◆ Exercise description ◆
Search the entries for the word "website". Copy every line that holds it.

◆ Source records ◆
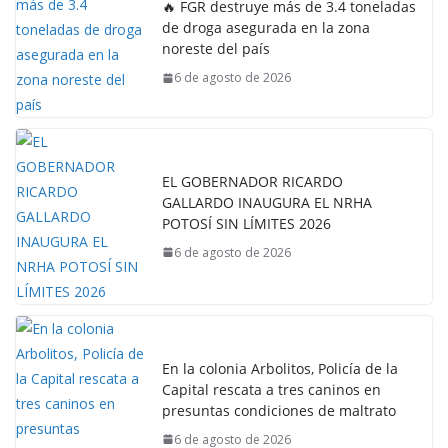
🔥 FGR destruye más de 3.4 toneladas
de droga asegurada en la zona
noreste del país
6 de agosto de 2026
EL GOBERNADOR RICARDO
GALLARDO INAUGURA EL NRHA
POTOSÍ SIN LÍMITES 2026
6 de agosto de 2026
En la colonia Arbolitos, Policía de la
Capital rescata a tres caninos en
presuntas condiciones de maltrato
6 de agosto de 2026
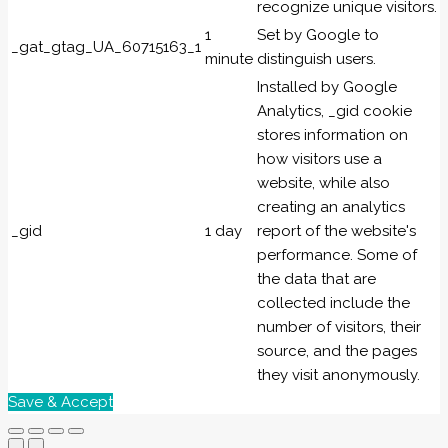
recognize unique visitors.
1
Set by Google to
_gat_gtag_UA_60715163_1
minute
distinguish users.
Installed by Google
Analytics, _gid cookie
stores information on
how visitors use a
website, while also
creating an analytics
_gid
1 day
report of the website's
performance. Some of
the data that are
collected include the
number of visitors, their
source, and the pages
they visit anonymously.
Save & Accept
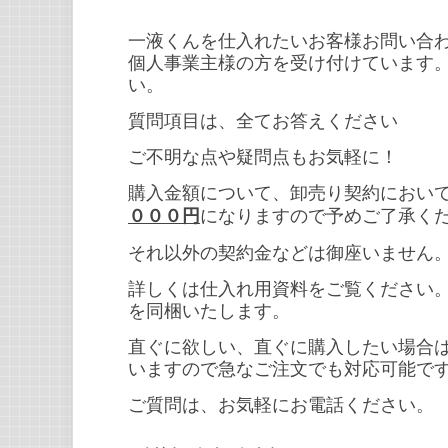
一液くんを仕入れたいお客様お問い合
個人事業主様の方を受け付けています
い。
質問項目は、全てお答えください
ご不明な点や疑問点もお気軽に！
購入金額について、卸売り契約におい
になりますので予めご了承く
０００円
それ以外の契約金などは御座いません
詳しくは仕入れ用資料をご覧ください
を同梱いたします。
直ぐに欲しい、直ぐに購入したい場合
いますので急なご注文でも対応可能で
ご質問は、お気軽にお電話ください。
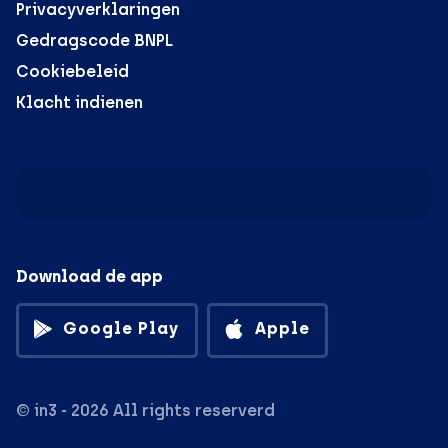
Privacyverklaringen
Gedragscode BNPL
Cookiebeleid
Klacht indienen
Download de app
Google Play
Apple
© in3 - 2026 All rights reserverd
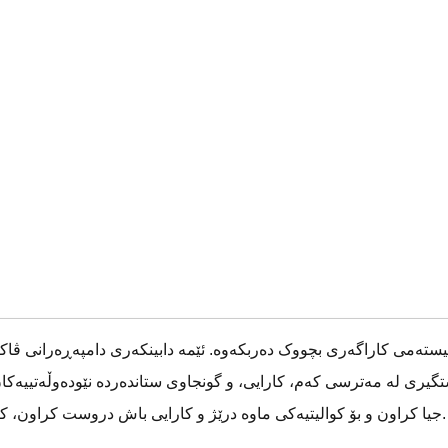
سیستەمی کاراگەری بچووک دەربکەوە. ئێمە دابینکەری دامپەڕەرانی ڤا
گیری لە مەترسی کەم، کارایی، و گونجاوی ستاندەردە نێودەوڵەتییەکان 
جیا کراون و بۆ کوالیتیەکی ماوە درێژ و کارایی باش دروست کراون، کە شەبەکەکەتان بە پشت بەسەر هەڵسوکەوت کردووە.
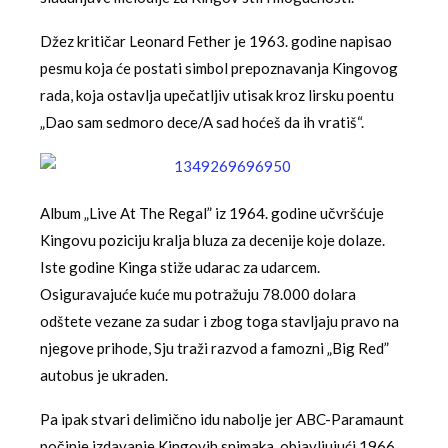
Džez kritičar Leonard Fether je 1963. godine napisao
pesmu koja će postati simbol prepoznavanja Kingovog
rada, koja ostavlja upečatljiv utisak kroz lirsku poentu
„Dao sam sedmoro dece/A sad hoćeš da ih vratiš“.
Album „Live At The Regal” iz 1964. godine učvršćuje
Kingovu poziciju kralja bluza za decenije koje dolaze.
Iste godine Kinga stiže udarac za udarcem.
Osiguravajuće kuće mu potražuju 78.000 dolara
odštete vezane za sudar i zbog toga stavljaju pravo na
njegove prihode, Sju traži razvod a famozni „Big Red”
autobus je ukraden.
Pa ipak stvari delimično idu nabolje jer ABC-Paramaunt
počinje izdavanje Kingovih snimaka, objavljujući 1966.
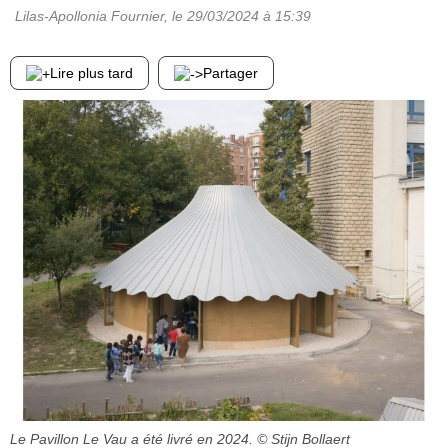
Lilas-Apollonia Fournier
, le
29/03/2024
à 15:39
Lire plus tard
Partager
Le Pavillon Le Vau a été livré en 2024.
© Stijn Bollaert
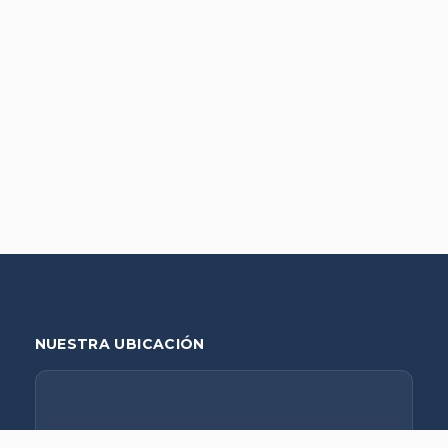
NUESTRA UBICACIÓN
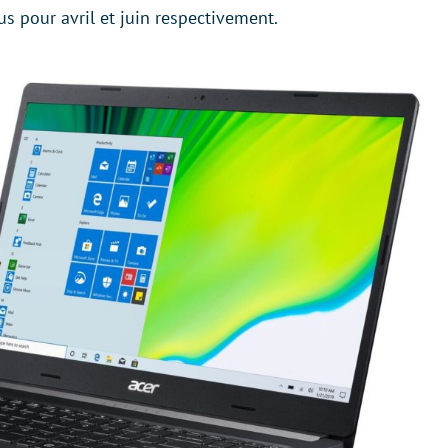
s pour avril et juin respectivement.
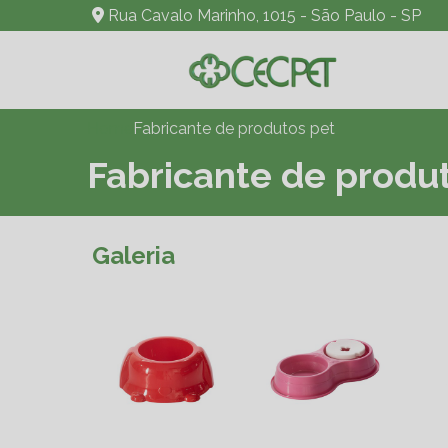
Rua Cavalo Marinho, 1015 - São Paulo - SP
Home
Fabricante de produtos pet
Fabricante de produ
Galeria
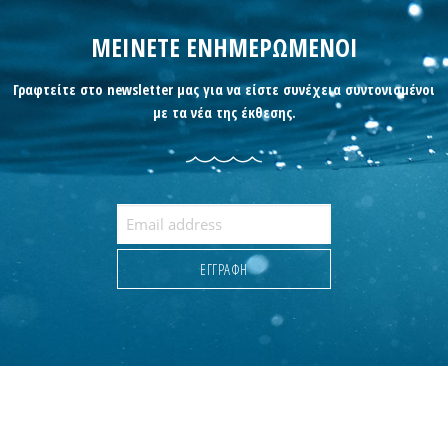
ΜΕΙΝΕΤΕ ΕΝΗΜΕΡΩΜΕΝΟΙ
Γραφτείτε στο newsletter μας για να είστε συνέχεια συντονισμένοι
με τα νέα της έκθεσης.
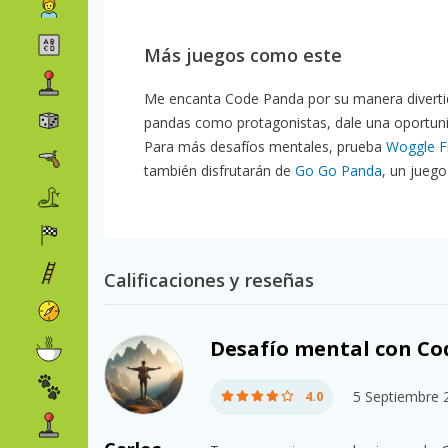
Más juegos como este
Me encanta Code Panda por su manera divertid
pandas como protagonistas, dale una oportun
Para más desafíos mentales, prueba
Woggle F
también disfrutarán de
Go Go Panda
, un jueg
Calificaciones y reseñas
Desafío mental con Co
5 Septiembre 
4.0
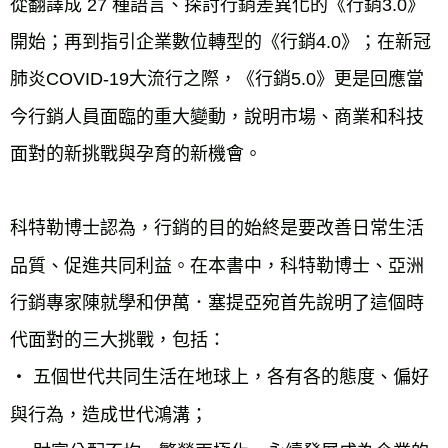
從翻譯成 27 種語言、探討行銷差異化的《行銷3.0》
開始；再到指引企業數位轉型的《行銷4.0》；在新冠
肺炎COVID-19大流行之際，《行銷5.0》更是回應當
今行銷人員面臨的重大變動，說明市場、商業和科技
面對的新挑戰與孕育的新機會。
科特勒博士認為，行銷的目的始終是要改善日常生活
品質、促進共同利益。在本書中，科特勒博士、亞洲
行銷專家陳就學和伊萬．塞提亞宛首先說明了這個時
代面對的三大挑戰，包括：
‧ 五個世代共同生活在地球上，各有各的態度、偏好
與行為，造成世代鴻溝；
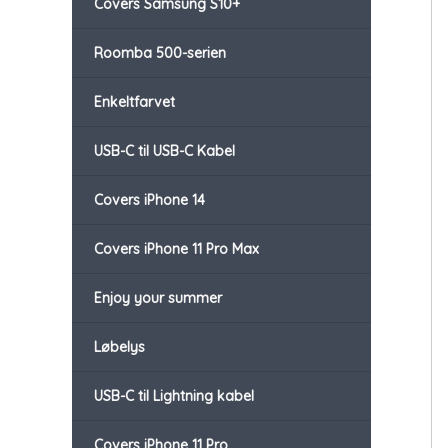
Covers Samsung S10+
Roomba 500-serien
Enkeltfarvet
USB-C til USB-C Kabel
Covers iPhone 14
Covers iPhone 11 Pro Max
Enjoy your summer
Løbelys
USB-C til Lightning kabel
Covers iPhone 11 Pro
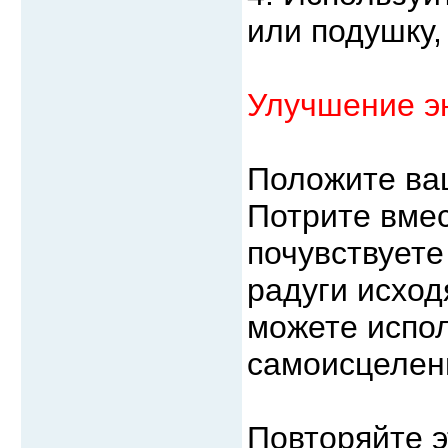
или подушку,
Улучшение э
Положите ваш
Потрите вмес
почувствуете
радуги исхо
можете испол
самоисцелен
Повторяйте э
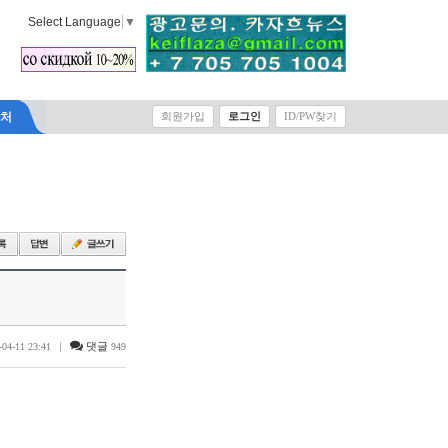
Select Language
▼
락처
회원가입
로그인
ID/PW찾기
|
댓글
-04-11 23:41
949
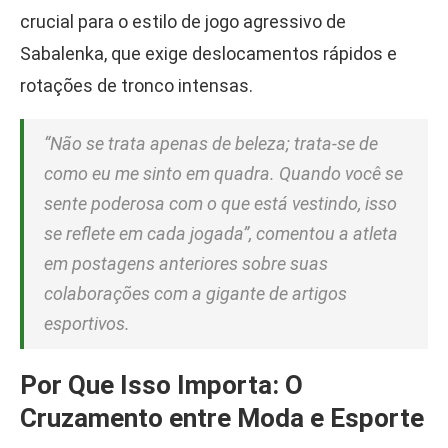
crucial para o estilo de jogo agressivo de
Sabalenka, que exige deslocamentos rápidos e
rotações de tronco intensas.
“Não se trata apenas de beleza; trata-se de
como eu me sinto em quadra. Quando você se
sente poderosa com o que está vestindo, isso
se reflete em cada jogada”, comentou a atleta
em postagens anteriores sobre suas
colaborações com a gigante de artigos
esportivos.
Por Que Isso Importa: O
Cruzamento entre Moda e Esporte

◆ Final answer ◆
website, while also
report of the website's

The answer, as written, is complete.